**Entries shown**
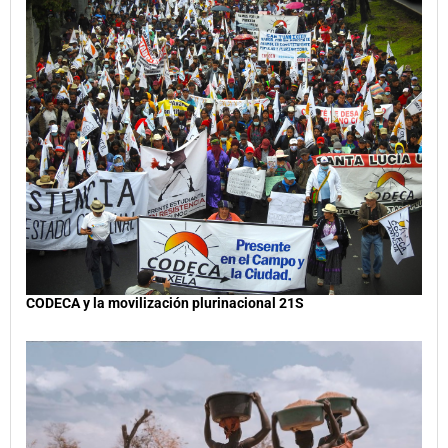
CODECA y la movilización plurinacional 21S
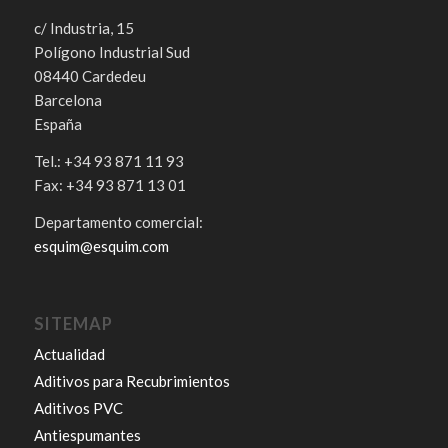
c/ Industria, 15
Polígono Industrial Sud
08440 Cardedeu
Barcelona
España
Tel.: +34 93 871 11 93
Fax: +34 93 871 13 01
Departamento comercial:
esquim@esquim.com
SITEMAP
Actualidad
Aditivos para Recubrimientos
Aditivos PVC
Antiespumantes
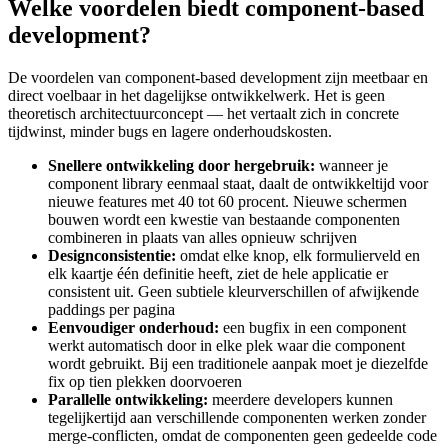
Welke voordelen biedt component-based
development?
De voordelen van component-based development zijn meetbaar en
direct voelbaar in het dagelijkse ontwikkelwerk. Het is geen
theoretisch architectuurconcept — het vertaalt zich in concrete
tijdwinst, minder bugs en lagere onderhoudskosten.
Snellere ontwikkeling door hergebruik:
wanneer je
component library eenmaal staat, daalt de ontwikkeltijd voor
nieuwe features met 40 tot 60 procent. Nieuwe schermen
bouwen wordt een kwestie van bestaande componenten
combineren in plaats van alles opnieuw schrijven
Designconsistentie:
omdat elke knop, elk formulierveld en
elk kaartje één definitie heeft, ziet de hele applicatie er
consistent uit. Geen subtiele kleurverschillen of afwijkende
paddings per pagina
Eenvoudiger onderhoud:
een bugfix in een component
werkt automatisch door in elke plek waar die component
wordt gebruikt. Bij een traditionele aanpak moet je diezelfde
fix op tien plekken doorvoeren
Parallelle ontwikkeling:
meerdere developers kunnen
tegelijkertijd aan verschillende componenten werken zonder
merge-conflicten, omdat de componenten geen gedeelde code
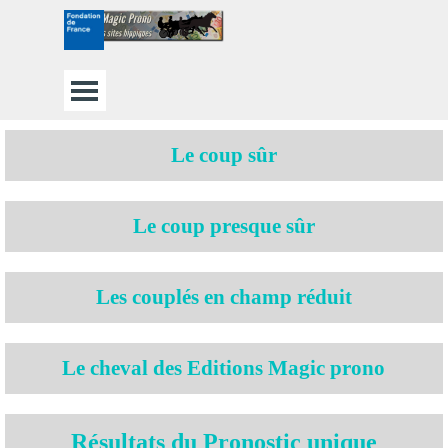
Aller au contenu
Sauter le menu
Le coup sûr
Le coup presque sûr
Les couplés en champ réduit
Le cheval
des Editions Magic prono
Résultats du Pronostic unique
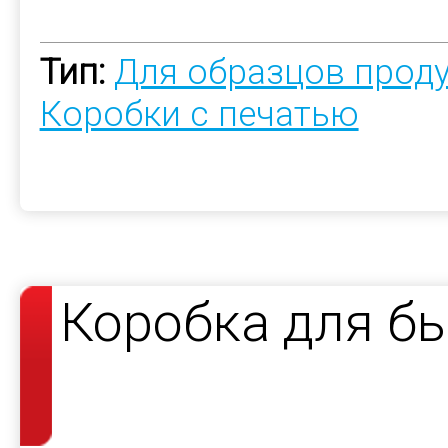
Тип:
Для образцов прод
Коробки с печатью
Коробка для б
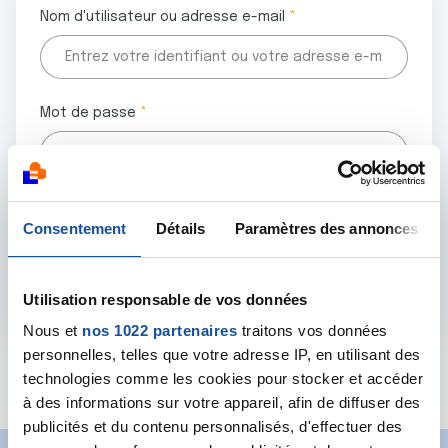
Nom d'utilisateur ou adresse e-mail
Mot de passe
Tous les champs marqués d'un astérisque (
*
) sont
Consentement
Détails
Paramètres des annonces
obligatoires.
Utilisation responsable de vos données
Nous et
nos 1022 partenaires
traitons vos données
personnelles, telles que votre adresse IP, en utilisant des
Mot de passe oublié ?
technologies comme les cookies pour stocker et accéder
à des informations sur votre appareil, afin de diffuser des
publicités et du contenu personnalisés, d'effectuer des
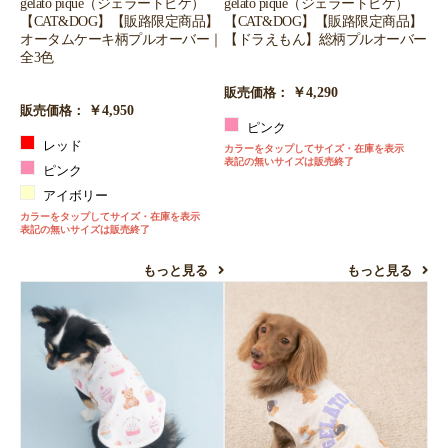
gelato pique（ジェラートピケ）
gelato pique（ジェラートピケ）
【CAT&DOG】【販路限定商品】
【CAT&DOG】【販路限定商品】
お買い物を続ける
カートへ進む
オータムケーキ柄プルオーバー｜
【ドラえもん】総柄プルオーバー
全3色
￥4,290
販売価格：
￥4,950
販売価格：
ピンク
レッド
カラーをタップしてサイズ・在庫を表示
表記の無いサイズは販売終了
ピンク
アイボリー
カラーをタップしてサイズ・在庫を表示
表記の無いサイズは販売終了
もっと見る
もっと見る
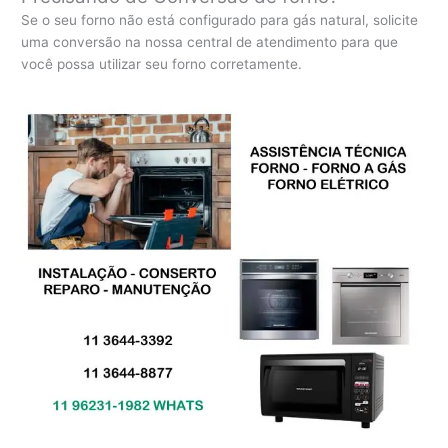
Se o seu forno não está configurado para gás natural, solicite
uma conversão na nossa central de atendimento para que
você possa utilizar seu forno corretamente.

==

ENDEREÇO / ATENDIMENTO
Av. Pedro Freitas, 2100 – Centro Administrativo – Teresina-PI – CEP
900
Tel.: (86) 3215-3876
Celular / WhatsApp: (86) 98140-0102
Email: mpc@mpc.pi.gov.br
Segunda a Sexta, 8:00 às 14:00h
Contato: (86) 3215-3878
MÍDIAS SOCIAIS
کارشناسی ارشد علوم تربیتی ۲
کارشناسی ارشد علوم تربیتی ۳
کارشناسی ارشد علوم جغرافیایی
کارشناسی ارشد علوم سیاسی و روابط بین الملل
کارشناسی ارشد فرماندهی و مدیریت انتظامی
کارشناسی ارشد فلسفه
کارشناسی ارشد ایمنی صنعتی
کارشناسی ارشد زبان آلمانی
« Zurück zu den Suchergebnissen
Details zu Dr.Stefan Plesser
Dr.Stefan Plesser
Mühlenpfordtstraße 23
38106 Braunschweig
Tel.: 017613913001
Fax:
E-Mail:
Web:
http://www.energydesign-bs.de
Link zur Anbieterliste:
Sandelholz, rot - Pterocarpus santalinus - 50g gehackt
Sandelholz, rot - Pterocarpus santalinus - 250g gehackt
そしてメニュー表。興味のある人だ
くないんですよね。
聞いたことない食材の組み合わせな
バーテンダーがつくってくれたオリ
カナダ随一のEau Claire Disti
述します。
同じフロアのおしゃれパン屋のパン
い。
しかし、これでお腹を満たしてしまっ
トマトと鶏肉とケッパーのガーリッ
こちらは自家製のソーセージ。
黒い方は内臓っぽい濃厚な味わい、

**Work order**
Skipping every picture, transcribe exactly the lines above from the one containing "meerdere developers kunnen" through the one containing "você possa utilizar seu forno corretamente.", both included.

**Written response**
meerdere developers kunnen
tegelijkertijd aan verschillende componenten werken zonder
merge-conflicten, omdat de componenten geen gedeelde code
Aller au contenu
Sauter le menu
Le coup sûr
Le coup presque sûr
Les couplés en champ réduit
Le cheval
des Editions Magic prono
Résultats du Pronostic unique
Тип:
Для образцов прод
Коробки с печатью
Коробка для б
Nom d'utilisateur ou adresse e-mail
Mot de passe
Tous les champs marqués d'un astérisque (
*
) sont
Consentement
Détails
Paramètres des annonces
obligatoires.
Utilisation responsable de vos données
Nous et
nos 1022 partenaires
traitons vos données
personnelles, telles que votre adresse IP, en utilisant des
Mot de passe oublié ?
technologies comme les cookies pour stocker et accéder
à des informations sur votre appareil, afin de diffuser des
publicités et du contenu personnalisés, d'effectuer des
gelato pique（ジェラートピケ）
gelato pique（ジェラートピケ）
【CAT&DOG】【販路限定商品】
【CAT&DOG】【販路限定商品】
お買い物を続ける
カートへ進む
オータムケーキ柄プルオーバー｜
【ドラえもん】総柄プルオーバー
全3色
￥4,290
販売価格：
￥4,950
販売価格：
ピンク
レッド
カラーをタップしてサイズ・在庫を表示
表記の無いサイズは販売終了
ピンク
アイボリー
カラーをタップしてサイズ・在庫を表示
表記の無いサイズは販売終了
もっと見る
もっと見る
Se o seu forno não está configurado para gás natural, solicite
uma conversão na nossa central de atendimento para que
você possa utilizar seu forno corretamente.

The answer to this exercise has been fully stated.